Scientists have observed ants feasting on a nutrient-rich substance released by other ants.
Pupae, ants in the last stage of ant metamorphosis before they become adults, secrete the liquid. Both adult ants and ant larvae consume it, and this exchange appears vital for survival.
“We identified a mechanism that unites the colony, binding ants across developmental stages—adults, larvae and pupae—into a coherent entity, the superorganism,” Orli Snir, first author of the study and a biologist at the Rockefeller University, tells Nature News’ Miryam Naddaf.
“It is a really neat study, because it is identifying a new type of social transfer that no one had even really noticed before,” Adria LeBoeuf, who studies fluid exchange between ants at the University of Fribourg in Switzerland and did not contribute to the study, tells The Scientist’s Viviane Callier.
The findings were published November 30 in the journal Nature.
Snir first noticed the substance when she isolated clonal raider ant pupae from their colony to study them, writes the New York Times’ Joshua Sokol. The pupae produced so much liquid that they drowned in it.
To find out if pupae still made the substance around other ants—and if they did, what happened to it—Snir injected pupae with a blue dye and returned them to their colony, per National Geographic’s Tim Vernimmen. Within 24 hours, the scientists could see the dye staining the guts of both the adult ants and larvae, suggesting the other ants were consuming the liquid. The researchers also observed adults seemingly placing larvae on the pupae so they could feed, per the Times.
The scientists analyzed the liquid and found it contained proteins, amino acids, sugars and vitamins, according to Nature News. They also found that without the liquid, larvae had stunted growth and lower survival rates. So the liquid seems to function as a “milk” of sorts, providing essential nutrients to developing ants.
Scientists aren't sure if the adults benefit directly from consuming the milk, per the Times. But it does help the pupae—if the milk wasn’t consumed, the pupae died from fungal infections.
After studying clonal raider ants, the researchers also examined some other ant species found in Central Park in New York City, per The Scientist.
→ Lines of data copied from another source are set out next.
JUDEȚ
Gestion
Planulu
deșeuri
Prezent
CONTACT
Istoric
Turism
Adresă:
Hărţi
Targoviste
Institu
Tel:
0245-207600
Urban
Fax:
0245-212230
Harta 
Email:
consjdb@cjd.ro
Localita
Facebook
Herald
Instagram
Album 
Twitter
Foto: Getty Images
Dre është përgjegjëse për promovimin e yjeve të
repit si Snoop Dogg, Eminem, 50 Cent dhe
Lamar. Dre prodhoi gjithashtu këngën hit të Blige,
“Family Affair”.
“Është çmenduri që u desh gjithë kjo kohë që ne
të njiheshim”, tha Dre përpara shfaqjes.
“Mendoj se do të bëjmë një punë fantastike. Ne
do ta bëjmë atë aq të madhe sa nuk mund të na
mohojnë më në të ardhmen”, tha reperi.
They found that pupae produced milk that other ants consumed in species from each of the five biggest ant subfamilies, writes Nature News.
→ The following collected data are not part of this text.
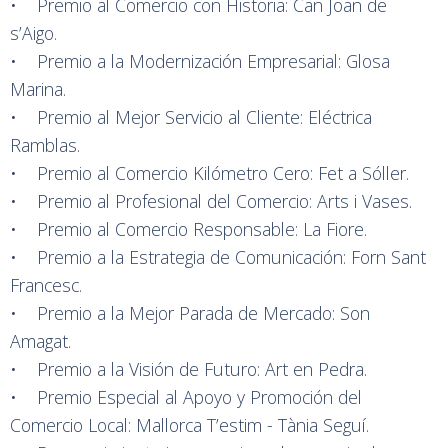
• Premio al Comercio con Historia: Can Joan de
s’Aigo.
• Premio a la Modernización Empresarial: Glosa
Marina.
• Premio al Mejor Servicio al Cliente: Eléctrica
Ramblas.
• Premio al Comercio Kilómetro Cero: Fet a Sóller.
• Premio al Profesional del Comercio: Arts i Vases.
• Premio al Comercio Responsable: La Fiore.
• Premio a la Estrategia de Comunicación: Forn Sant
Francesc.
• Premio a la Mejor Parada de Mercado: Son
Amagat.
• Premio a la Visión de Futuro: Art en Pedra.
• Premio Especial al Apoyo y Promoción del
Comercio Local: Mallorca T’estim - Tània Seguí.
The fact that this behavior is seen across subfamilies suggests it could be found in many ant species, study co-author Daniel Kronauer, who studies ants at the Rockefeller University, tells National Geographic.
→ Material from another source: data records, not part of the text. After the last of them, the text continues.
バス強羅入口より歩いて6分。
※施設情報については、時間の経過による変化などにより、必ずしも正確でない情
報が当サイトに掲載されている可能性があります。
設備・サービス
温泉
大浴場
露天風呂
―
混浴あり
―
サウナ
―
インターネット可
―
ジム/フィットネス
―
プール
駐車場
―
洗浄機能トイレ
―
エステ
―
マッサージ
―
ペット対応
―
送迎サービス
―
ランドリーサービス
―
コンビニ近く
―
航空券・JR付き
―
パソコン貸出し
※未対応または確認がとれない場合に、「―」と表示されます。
This pupal milk could also possibly be part of the reason why ants have evolved to become such socially codependent insects, per the Times.
“This fluid may have aided the evolution of [the ants’] cooperative brood care, as it incentivized adults to care for the young,” LeBoeuf says to National Geographic.
The researchers now want to look at how the milk might shape adult and larvae behavior and physiology, per Nature News.
“I think we’ll see a lot more studies building off what was discovered here,” Adrian Smith, a biologist at North Carolina State University who was not involved in the study, tells the Times.